Forse mi sbaglio, Si avverte qualcosa che riconduce ai Doors in Nine…
Cool! È la chitarra a dodici corde di Tom Verlaine a darle quel mood così particolare, che rimanda anche ai Byrds. Credo che il suo lavoro sul brano sia assolutamente geniale e dimostra nuovamente il talento di un artista spesso sottovalutato. Pensa che è entrato in studio, ha sentito il brano e ha improvvisato l’assolo come se lo provasse da una settimana. È una canzone a cui sono molto legata: oltre ad essere una delle due di cui ho composto sia la musica che le liriche, come si evince dalla semplicità degli accordi, rappresenta il mio personale regalo di compleanno per Johnny Deep. Johnny non è solo l’attore più dotato della sua generazione, ma una delle persone più belle che abbia mai conosciuto.su un brano che, in sostanza, è davvero semplice, rendendolo qualcosa di simile ad un brano della fine degli anni sessanta. Si sentono anche echi dei Byrds. È la chitarra a dodici corde a rimandare subito a certo sonorità.
Molti non sanno che nei primi anni settanta avresti potuto diventare la cantante dei Blue Oyster Cult.
Lo scopro ora anche io! A parte gli scherzi, è vero, ne abbiamo parlato per diverse settimane, ma alla fine giunsi alla conclusione che non era la band che faceva per me in quel momento. In primis perché ero la compagna di Allen Lanier, il bassista della band, e non volevo mischiare la mia vita privata con quella della band e poi perché la mia poetica si sposava solo fino ad un certo punto con la loro. Devo dire però di amare molto i brani che scrissi insieme a loro. Non erano certo una band come se ne potevano trovare molte all’epoca: scrivevano di tematiche che nessuno osava affrontare e che ancora oggi mettono i brividi e la collaborazione con Sandy Pearlman si rivelò fondamentale in questo senso. Sandy era semplicemente un genio, stargli vicino significava essere bersagliati da continui spunti intellettuali su cui costruire interi mondi. Infine, musicalmente parlando, erano mostruosi: tutti polistrumentisti, pieni di idee inusuali ed avveniristiche.
Credi ancora che il rock n roll possa cambiare il mondo?
Penso che le persone possano cambiare il mondo. Penso che il rock n roll possa far capire qualcosa che magari le persone hanno dentro ma non sanno di possedere.
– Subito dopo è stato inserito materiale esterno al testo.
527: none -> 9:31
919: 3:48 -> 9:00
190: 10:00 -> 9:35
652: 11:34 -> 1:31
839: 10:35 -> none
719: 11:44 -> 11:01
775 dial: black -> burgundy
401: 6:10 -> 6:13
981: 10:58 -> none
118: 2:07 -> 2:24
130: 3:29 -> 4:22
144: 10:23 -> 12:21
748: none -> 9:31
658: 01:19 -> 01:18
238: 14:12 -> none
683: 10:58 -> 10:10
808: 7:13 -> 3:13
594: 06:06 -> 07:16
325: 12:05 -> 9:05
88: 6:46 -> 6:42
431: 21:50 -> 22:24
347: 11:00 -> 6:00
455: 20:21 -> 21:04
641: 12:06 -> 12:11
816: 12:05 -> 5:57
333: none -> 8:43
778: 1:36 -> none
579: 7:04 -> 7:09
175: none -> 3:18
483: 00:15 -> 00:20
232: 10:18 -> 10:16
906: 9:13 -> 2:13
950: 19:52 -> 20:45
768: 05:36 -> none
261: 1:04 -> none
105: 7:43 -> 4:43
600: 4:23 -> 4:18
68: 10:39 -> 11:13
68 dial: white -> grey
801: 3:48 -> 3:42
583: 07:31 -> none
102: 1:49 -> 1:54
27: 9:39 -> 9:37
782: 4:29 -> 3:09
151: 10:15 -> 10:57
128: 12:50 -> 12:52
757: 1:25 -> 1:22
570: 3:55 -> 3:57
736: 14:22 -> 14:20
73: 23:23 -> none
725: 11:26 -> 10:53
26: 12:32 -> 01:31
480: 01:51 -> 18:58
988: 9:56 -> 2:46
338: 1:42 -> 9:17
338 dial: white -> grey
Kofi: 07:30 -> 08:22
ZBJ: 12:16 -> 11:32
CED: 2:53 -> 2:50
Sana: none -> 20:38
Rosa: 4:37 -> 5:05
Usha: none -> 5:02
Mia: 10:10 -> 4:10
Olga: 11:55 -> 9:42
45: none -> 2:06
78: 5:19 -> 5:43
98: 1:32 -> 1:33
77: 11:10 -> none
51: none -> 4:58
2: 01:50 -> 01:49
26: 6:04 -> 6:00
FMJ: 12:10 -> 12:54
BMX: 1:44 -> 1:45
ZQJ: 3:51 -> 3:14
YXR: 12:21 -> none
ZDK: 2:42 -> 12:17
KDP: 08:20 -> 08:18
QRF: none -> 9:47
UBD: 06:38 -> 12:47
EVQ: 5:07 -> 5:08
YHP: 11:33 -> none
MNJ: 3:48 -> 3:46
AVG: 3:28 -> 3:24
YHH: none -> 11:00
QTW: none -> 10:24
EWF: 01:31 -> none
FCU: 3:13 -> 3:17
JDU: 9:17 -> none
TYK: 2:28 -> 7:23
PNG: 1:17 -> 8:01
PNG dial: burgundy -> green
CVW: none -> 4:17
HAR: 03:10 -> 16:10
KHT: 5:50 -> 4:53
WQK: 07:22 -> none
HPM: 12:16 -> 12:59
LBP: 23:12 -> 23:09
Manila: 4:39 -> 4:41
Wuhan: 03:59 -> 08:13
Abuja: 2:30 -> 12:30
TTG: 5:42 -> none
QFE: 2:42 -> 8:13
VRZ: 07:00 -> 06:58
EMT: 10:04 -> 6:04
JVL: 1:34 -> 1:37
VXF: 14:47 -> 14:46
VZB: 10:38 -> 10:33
Credo che la musica possa essere ancora un veicolo molto importante per le nuove generazioni. La globalizzazione ha portato persone lontane migliaia di chilometri ad utilizzare lo stesso oggetto o a conoscere la stessa cosa. Spesso però cose di estrema futilità o del tutto stupide. Il messaggio culturale che deve passare è ancora lo stesso che arrivò a me, adolescente del New Jersey, una terra senza cultura, dove tutto quello che apprendevo arrivava dalla radio. La radio mi diceva cosa fosse la guerra in Vietnam e perché decine di persone come me perdevano la vita per una causa ignobile o per protesta verso un governo criminale. Le radio mi facevano sentire Ohio di Neil Young, davano uno scopo alla mia esistenza. Per questo una canzone non può cambiare il mondo, ma può spingere le persone a farlo.